While the model is not that advanced compared to other ones we analysed, the system that they designed is very simple and useful. Anyone with an interest in music creation can try this model. People who are also interested in machine learning can try to learn how the system actually works.

Runn and Sornting

RUNN and Sornting were made by a single software engineer. The games are actually very different from what we mentioned above. These are not mainly for the music generation. They are actual games. Both of them use machine learning models to generate music, and the game revolves around that generated piece.


RUNN has the infinite-runner type but it is actually not infinite? For me, this game was very, and I mean very, hard to play as a single person. You might actually beat (haha, a pun because the game is about beats) it with two players.

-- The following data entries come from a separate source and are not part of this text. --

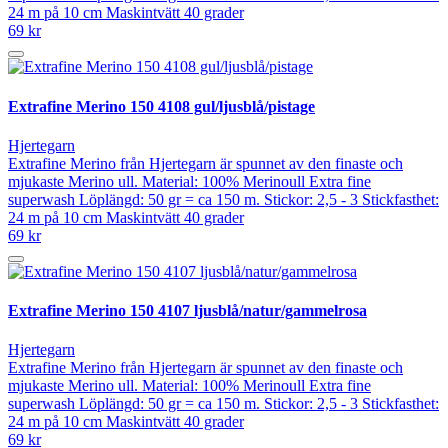
24 m på 10 cm Maskintvätt 40 grader
69 kr
Extrafine Merino 150 4108 gul/ljusblå/pistage
Hjertegarn
Extrafine Merino från Hjertegarn är spunnet av den finaste och
mjukaste Merino ull. Material: 100% Merinoull Extra fine
superwash Löplängd: 50 gr = ca 150 m. Stickor: 2,5 - 3 Stickfasthet:
24 m på 10 cm Maskintvätt 40 grader
69 kr
Extrafine Merino 150 4107 ljusblå/natur/gammelrosa
Hjertegarn
Extrafine Merino från Hjertegarn är spunnet av den finaste och
mjukaste Merino ull. Material: 100% Merinoull Extra fine
superwash Löplängd: 50 gr = ca 150 m. Stickor: 2,5 - 3 Stickfasthet:
24 m på 10 cm Maskintvätt 40 grader
69 kr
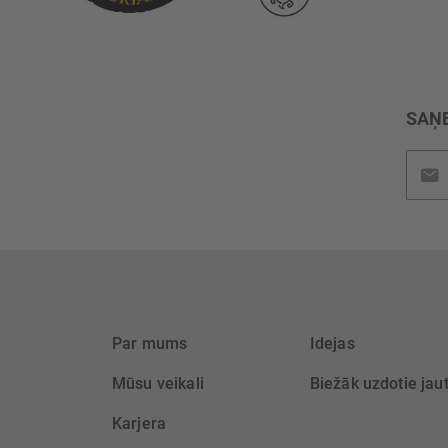
SAŅE
Pieteik
jaunu
saņem
Par mums
Idejas
Mūsu veikali
Biežāk uzdotie jau
Karjera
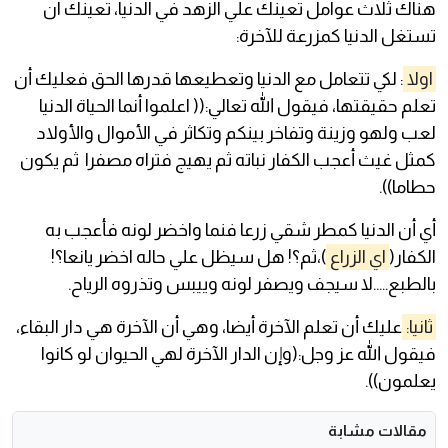
هناك ثلاث عوامل تعينك علي الزهد في الدنيا، تعينك ان
تستغل الدنيا كمزرعة للآخرة:
اولا
: لكي تتعامل مع الدنيا وتعطيعها قدرها الحق فعليك أن
تعلم حقيقتها، فيقول الله تعالي:(( اعلموا أنما الحياة الدنيا
لعب ولهو وزينة وتفاخر بينكم وتكاثر في الأموال والأولاد
كمثل غيث أعجب الكفار نباته ثم يهيج فتراه مصفرا ثم يكون
حطاما)).
أي أن الدنيا كمطر شقي زرعا فنما واخضر لونه فأعجب به
الكفار(
اي الزراع
)،ثم؟! هل سيظل علي حاله اخضر يانعا؟!
بالطبع…..لا سيجف ويصفر لونه وييبس وتذروه الرياح.
ثانيا:
عليك أن تعلم الآخرة أيضا، وهي أن الآخرة هي دار البقاء،
فيقول الله عز وجل:(وإن الدار الآخرة لهي الحيوان لو كانوا
يعلمون)).
مقالات مشابة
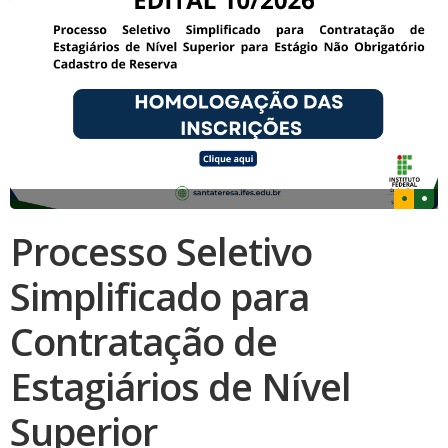
Processo Seletivo
Simplificado para
Contratação de
Estagiários de Nível
Superior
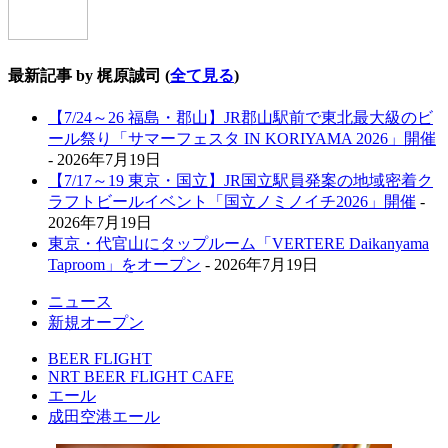
最新記事 by 梶原誠司
(
全て見る
)
【7/24～26 福島・郡山】JR郡山駅前で東北最大級のビ
ール祭り「サマーフェスタ IN KORIYAMA 2026」開催
- 2026年7月19日
【7/17～19 東京・国立】JR国立駅員発案の地域密着ク
ラフトビールイベント「国立ノミノイチ2026」開催
-
2026年7月19日
東京・代官山にタップルーム「VERTERE Daikanyama
Taproom」をオープン
- 2026年7月19日
ニュース
新規オープン
BEER FLIGHT
NRT BEER FLIGHT CAFE
エール
成田空港エール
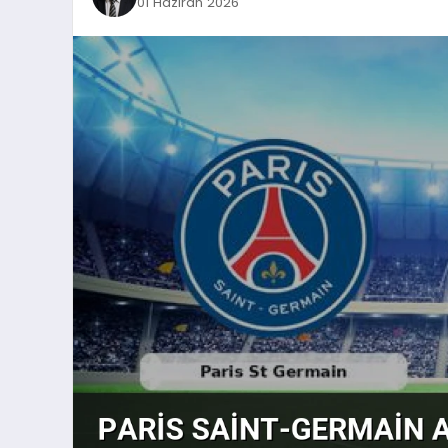
01 Haziran 2026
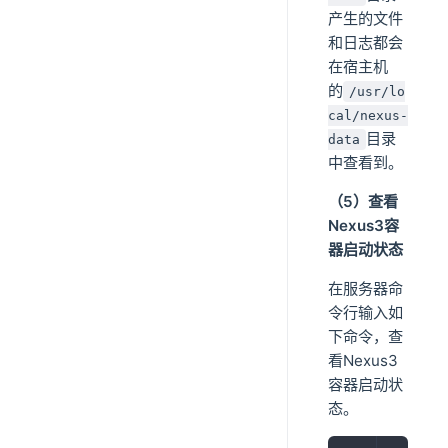
产生的文件
和日志都会
在宿主机
的
/usr/lo
cal/nexus-
目录
data
中查看到。
（5）查看
Nexus3容
器启动状态
在服务器命
令行输入如
下命令，查
看Nexus3
容器启动状
态。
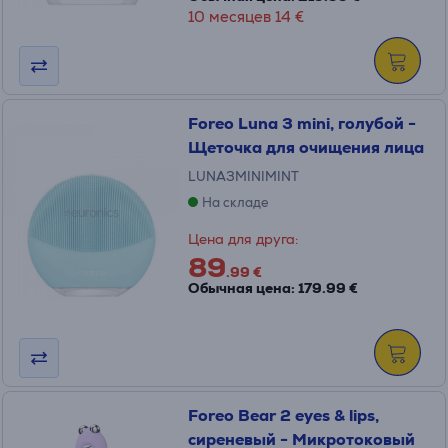
10 месяцев 14 €
Foreo Luna 3 mini, голубой -
Щеточка для очищения лица
LUNA3MINIMINT
На складе
Цена для друга:
89
.99 €
Обычная цена: 179.99 €
Foreo Bear 2 eyes & lips,
сиреневый - Микротоковый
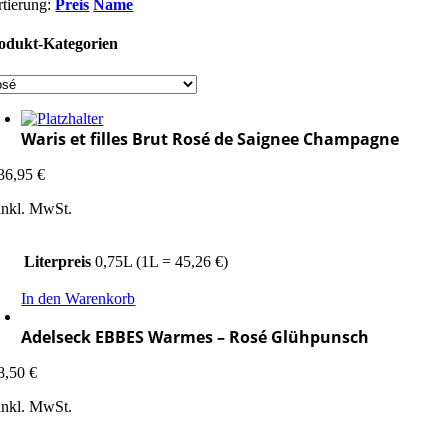
rtierung:
Preis
Name
odukt-Kategorien
Waris et filles Brut Rosé de Saignee Champagne
36,95
€
inkl. MwSt.
Literpreis
0,75L (1L = 45,26 €)
In den Warenkorb
Adelseck EBBES Warmes – Rosé Glühpunsch
8,50
€
inkl. MwSt.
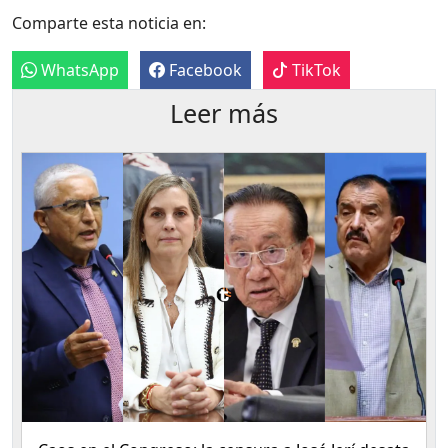
Comparte esta noticia en:
WhatsApp
Facebook
TikTok
Leer más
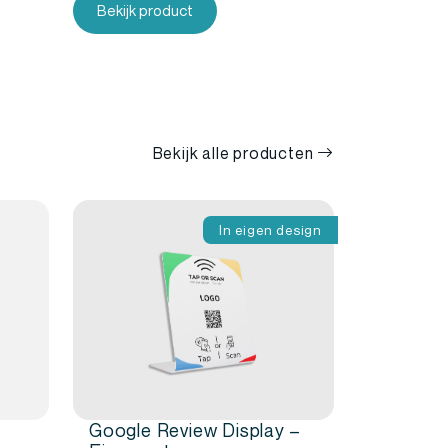
Bekijk product
Bekijk alle producten
In eigen design
Google Review Display –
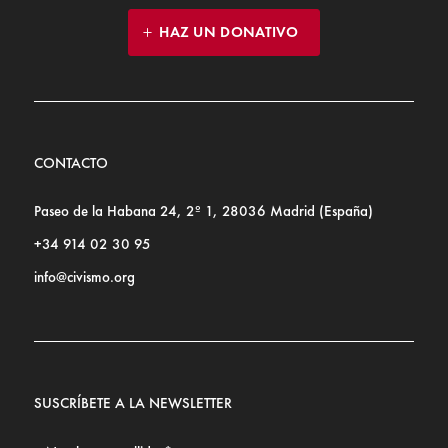
HAZ UN DONATIVO
CONTACTO
Paseo de la Habana 24, 2º 1, 28036 Madrid (España)
+34 914 02 30 95
info@civismo.org
SUSCRÍBETE A LA NEWSLETTER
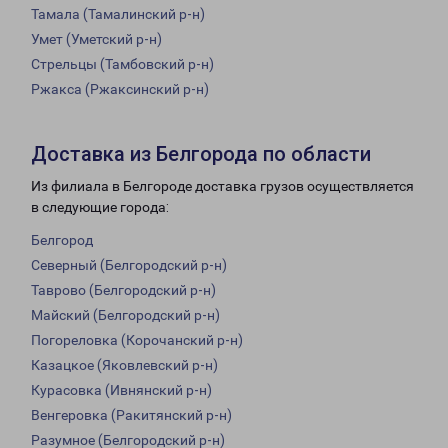
Тамала (Тамалинский р-н)
Умет (Уметский р-н)
Стрельцы (Тамбовский р-н)
Ржакса (Ржаксинский р-н)
Доставка из Белгорода по области
Из филиала в Белгороде доставка грузов осуществляется
в следующие города:
Белгород
Северный (Белгородский р-н)
Таврово (Белгородский р-н)
Майский (Белгородский р-н)
Погореловка (Корочанский р-н)
Казацкое (Яковлевский р-н)
Курасовка (Ивнянский р-н)
Венгеровка (Ракитянский р-н)
Разумное (Белгородский р-н)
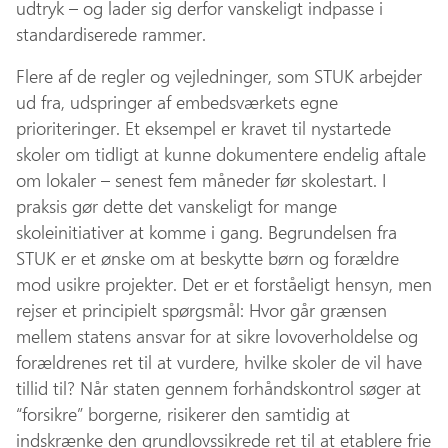
udtryk – og lader sig derfor vanskeligt indpasse i
standardiserede rammer.
Flere af de regler og vejledninger, som STUK arbejder
ud fra, udspringer af embedsværkets egne
prioriteringer. Et eksempel er kravet til nystartede
skoler om tidligt at kunne dokumentere endelig aftale
om lokaler – senest fem måneder før skolestart. I
praksis gør dette det vanskeligt for mange
skoleinitiativer at komme i gang. Begrundelsen fra
STUK er et ønske om at beskytte børn og forældre
mod usikre projekter. Det er et forståeligt hensyn, men
rejser et principielt spørgsmål: Hvor går grænsen
mellem statens ansvar for at sikre lovoverholdelse og
forældrenes ret til at vurdere, hvilke skoler de vil have
tillid til? Når staten gennem forhåndskontrol søger at
“forsikre” borgerne, risikerer den samtidig at
indskrænke den grundlovssikrede ret til at etablere frie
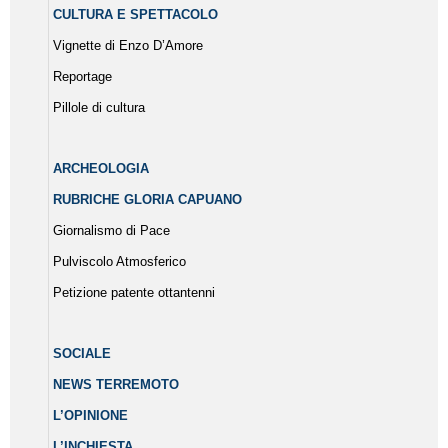
CULTURA E SPETTACOLO
Vignette di Enzo D’Amore
Reportage
Pillole di cultura
ARCHEOLOGIA
RUBRICHE GLORIA CAPUANO
Giornalismo di Pace
Pulviscolo Atmosferico
Petizione patente ottantenni
SOCIALE
NEWS TERREMOTO
L’OPINIONE
L’INCHIESTA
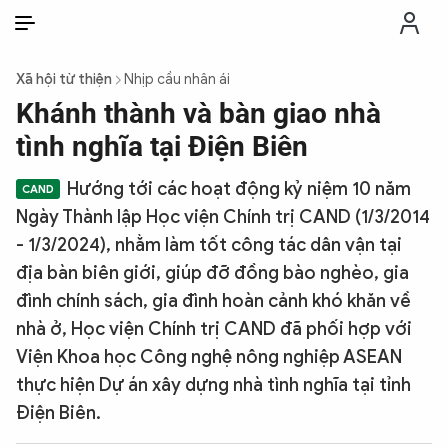
VI
VI
EN
Xã hội từ thiện
Nhịp cầu nhân ái
THỜI SỰ
Khánh thành và bàn giao nhà
tình nghĩa tại Điện Biên
CHỐNG DIỄN BIẾN HÒA BÌNH
Hướng tới các hoạt động kỷ niệm 10 năm
Ngày Thành lập Học viện Chính trị CAND (1/3/2014
CÔNG AN TRONG LÒNG DÂN
- 1/3/2024), nhằm làm tốt công tác dân vận tại
địa bàn biên giới, giúp đỡ đồng bào nghèo, gia
XÃ HỘI
đình chính sách, gia đình hoàn cảnh khó khăn về
nhà ở, Học viện Chính trị CAND đã phối hợp với
PHÁP LUẬT
Viện Khoa học Công nghệ nông nghiệp ASEAN
thực hiện Dự án xây dựng nhà tình nghĩa tại tỉnh
CÔNG NGHỆ
Điện Biên.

Sornting is a game about placing the missing parts of a song. Unlike the other one, this one is very enjoyable because every time you play, the pieces are different from the last time (because the model creates new music every time). I actually beat the game with zero mistakes. 😎

Ethics of Music Generating Models

It is not all butterflies and rainbows in the music generation, however. Everything that I mentioned is really great, and I actually wonder what will happen next. But I am also concerned about the ethics of creating these models. As mentioned, OpenAI used over 1.2 million songs to train their model, and MusicLM used over 280,000 hours of music to train their model. A high percentage of those pieces were probably used without the consent of the actual creators of the music. Or even worse, they still do not know that their songs were used to train AI. This, firstly, violates the copyrights of the owner. Secondly, this usage is very harmful to the creator, as people can type something like “Taylor Swift style” into the text prompt and get something that has the style of Taylor Swift.

I also fear that the increasing usage of these kinds of machine learning technologies might make newcomers to music composition sad and break their dreams. As seen from the examples by BoomyAI, the AI-generated music is really hard to differentiate from the real ones. This can have big implications in the future if this situation is not dealt with.

(Oh btw, I copied the starting sentence from Hikaru. If you know you know.)